There is a whole family of LZ algorithms that are efficient for different data types.

Conclusion of the II stage:

Thus, the future belongs to new algorithms with high resource requirements and higher and higher compression ratios.

Not only are algorithms becoming obsolete, but also the types of information they are oriented to. Thus, graphics with a small number of colors and unformatted text were replaced by high-quality images and electronic documents in various formats. Known algorithms are not always efficient on new data types. This makes the problem of synthesizing new algorithms extremely urgent.

Preview:

To use the preview of presentations, create yourself a Google account (account) and log into it: https://accounts.google.com

Slide captions:

Data compression

The purpose of data compression is to save resources when storing or transferring data Data compression is the process of reducing the amount of data. Compression methods Modifying data content (reducing data redundancy) Modifying data structure (efficient encoding) Modifying data content and structure Original data Recovered data New format Original format Compressed data Data archiving - full data recovery compression

Compression ratio is a value for the efficiency of the compression method, equal to the ratio of the amount of information before and after compression. Original data Compressed data File size 2MB File size 512 KB K compressed = 2 MB / 0.5 MB = 4

Data compression can occur with loss and without loss Lossless compression (fully reversible) is a data compression method in which data is restored after unpacking it completely without making any changes (used for texts, programs) Kszh up to 50% Lossless compression is data compression methods in which part of the data is discarded and cannot be recovered (used for video, sound, images) Kszh up to 99%

Lossy compression Data type File type after compression Compression ratio Graphics.JPG up to 99% Video.MPG Audio.MP3 Data type File type after compression Compression ratio Graphics.GIF .TIF .PCX Up to 50% Video.AVI Any type.ZIP .ARJ .RAR .LZH Lossless Compression

Character Data Compression Algorithms Statistical methods are compression methods based on statistical processing of text. Dictionary compression is a compression technique based on the construction of an internal dictionary.
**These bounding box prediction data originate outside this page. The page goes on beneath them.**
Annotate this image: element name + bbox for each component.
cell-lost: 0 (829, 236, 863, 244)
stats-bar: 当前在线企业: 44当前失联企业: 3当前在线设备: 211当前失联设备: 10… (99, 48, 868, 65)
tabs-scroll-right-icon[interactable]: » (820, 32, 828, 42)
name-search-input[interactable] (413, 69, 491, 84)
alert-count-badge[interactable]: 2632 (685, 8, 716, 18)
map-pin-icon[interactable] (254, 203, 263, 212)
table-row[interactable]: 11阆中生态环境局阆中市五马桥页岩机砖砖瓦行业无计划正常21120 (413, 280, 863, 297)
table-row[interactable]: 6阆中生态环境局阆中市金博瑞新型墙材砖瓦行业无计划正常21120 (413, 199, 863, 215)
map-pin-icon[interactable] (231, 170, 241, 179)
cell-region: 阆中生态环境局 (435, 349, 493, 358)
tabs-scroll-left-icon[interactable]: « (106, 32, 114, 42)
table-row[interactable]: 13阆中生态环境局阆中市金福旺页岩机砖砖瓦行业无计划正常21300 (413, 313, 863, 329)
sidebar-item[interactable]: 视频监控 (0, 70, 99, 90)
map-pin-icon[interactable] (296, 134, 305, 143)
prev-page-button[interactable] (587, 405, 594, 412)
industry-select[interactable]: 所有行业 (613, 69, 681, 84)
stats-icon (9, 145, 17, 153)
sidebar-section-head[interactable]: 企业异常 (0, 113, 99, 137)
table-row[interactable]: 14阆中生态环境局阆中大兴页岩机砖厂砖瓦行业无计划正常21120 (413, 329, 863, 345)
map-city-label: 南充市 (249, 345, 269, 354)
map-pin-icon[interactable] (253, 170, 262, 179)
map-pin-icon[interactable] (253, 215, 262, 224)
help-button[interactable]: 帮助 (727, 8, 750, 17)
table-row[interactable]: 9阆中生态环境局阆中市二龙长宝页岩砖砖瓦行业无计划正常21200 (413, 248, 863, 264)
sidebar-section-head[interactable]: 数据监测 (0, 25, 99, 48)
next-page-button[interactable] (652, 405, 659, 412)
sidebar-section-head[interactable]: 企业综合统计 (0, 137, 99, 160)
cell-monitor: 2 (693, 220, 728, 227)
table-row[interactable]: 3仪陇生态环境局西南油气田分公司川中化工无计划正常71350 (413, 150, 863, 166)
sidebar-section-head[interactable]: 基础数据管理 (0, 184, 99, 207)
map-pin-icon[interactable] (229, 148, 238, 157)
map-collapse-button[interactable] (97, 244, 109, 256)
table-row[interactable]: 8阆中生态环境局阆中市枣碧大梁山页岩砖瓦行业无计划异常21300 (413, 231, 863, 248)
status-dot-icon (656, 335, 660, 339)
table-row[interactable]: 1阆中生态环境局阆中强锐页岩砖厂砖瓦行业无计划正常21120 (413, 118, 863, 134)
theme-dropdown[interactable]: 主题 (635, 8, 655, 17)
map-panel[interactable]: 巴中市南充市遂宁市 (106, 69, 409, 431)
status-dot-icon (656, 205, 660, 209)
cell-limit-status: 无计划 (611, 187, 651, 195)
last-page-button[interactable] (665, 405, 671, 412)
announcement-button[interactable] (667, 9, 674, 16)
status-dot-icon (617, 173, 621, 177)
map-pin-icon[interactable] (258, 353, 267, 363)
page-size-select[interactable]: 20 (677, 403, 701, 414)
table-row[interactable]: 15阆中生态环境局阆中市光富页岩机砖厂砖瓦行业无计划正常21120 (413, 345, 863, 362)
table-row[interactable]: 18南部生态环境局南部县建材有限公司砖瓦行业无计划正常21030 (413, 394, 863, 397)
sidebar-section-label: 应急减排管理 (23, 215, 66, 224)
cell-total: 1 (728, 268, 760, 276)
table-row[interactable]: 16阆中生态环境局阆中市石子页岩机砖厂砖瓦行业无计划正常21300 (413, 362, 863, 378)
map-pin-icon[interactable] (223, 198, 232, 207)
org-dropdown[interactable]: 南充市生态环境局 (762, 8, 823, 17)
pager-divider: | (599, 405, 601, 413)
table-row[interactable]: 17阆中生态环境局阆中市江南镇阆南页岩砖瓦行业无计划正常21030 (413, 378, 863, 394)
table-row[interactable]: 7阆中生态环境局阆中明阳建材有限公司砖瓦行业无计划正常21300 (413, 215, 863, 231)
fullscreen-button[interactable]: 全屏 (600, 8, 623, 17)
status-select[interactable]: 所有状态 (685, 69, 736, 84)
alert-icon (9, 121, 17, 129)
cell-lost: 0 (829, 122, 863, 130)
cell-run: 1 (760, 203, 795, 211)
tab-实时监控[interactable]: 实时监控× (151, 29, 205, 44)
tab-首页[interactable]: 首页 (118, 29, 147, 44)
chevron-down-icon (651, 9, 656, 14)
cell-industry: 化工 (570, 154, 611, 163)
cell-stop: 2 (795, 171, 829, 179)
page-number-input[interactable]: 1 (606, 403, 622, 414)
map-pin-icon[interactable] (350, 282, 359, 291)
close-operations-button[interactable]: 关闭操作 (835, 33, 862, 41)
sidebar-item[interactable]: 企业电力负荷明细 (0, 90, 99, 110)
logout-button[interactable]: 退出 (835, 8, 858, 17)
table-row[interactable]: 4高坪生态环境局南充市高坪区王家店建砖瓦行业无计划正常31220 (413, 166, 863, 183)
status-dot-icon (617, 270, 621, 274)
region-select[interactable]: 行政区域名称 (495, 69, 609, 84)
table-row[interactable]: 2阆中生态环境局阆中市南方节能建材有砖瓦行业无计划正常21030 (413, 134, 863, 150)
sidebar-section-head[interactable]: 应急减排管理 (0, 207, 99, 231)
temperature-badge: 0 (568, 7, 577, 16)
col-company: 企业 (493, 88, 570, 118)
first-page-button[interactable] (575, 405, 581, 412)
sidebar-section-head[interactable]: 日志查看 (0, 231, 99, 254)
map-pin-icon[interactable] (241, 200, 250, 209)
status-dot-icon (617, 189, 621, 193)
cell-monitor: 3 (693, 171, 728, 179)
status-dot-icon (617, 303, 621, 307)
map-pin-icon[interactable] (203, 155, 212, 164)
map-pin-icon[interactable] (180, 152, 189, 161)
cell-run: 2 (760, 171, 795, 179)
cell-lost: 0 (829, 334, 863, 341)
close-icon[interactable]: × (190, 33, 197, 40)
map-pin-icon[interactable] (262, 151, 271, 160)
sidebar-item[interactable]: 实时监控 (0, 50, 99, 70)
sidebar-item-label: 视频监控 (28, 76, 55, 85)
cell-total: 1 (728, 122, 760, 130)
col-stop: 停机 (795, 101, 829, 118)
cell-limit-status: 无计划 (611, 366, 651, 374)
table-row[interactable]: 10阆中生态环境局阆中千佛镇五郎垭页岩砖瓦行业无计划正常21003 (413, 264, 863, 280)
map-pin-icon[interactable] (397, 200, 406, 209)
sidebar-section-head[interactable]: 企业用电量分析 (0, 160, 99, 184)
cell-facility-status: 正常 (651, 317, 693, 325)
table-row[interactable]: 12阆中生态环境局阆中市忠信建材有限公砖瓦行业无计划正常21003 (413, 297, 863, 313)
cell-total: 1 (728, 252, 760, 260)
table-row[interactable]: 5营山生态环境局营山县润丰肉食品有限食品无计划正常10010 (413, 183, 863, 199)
Packing homogeneous data 0 0000 1 0001 2 0010 3 0011 4 0100 5 0101 6 0110 7 0111 8 1000 9 1001 _ 1010 + 1011 - 1100, 1101 Encode a message with a length of 16 characters 0.258-23.5 + 18.01 In ASCII encoding, the message is 16 bytes. New code table for packing: Message code after packing is 8 bytes: 000011010 01010101 00011000 0100011 110101011 01100011 00011010 0000001 K comp = 16/8 = 2

The compression ratio increases with the size of the character message; it is necessary to specify a new code table for unpacking; effective only for homogeneous messages using a limited set of characters in the original alphabet; + - - Advantages and disadvantages of the method

Statistical compression method Huffman algorithm Different characters are found in a message with different frequencies, for example, for the Russian alphabet, on average for 1000 characters: space character repetitions: the more often a character occurs, the shorter its code (uneven encoding)

Huffman coding (compression) is a compression technique that assigns variable length codes to characters in the alphabet based on the frequency of occurrence of those characters in the message. character character code space 00 o 01 p 101 to 110 s 0110 f 1001

Decoding problem Example: Let character codes a -10, b -101, c -1010 Decode message 10101011010 10 101 1010 10 10 101 10 10 1010 101 1010 code word.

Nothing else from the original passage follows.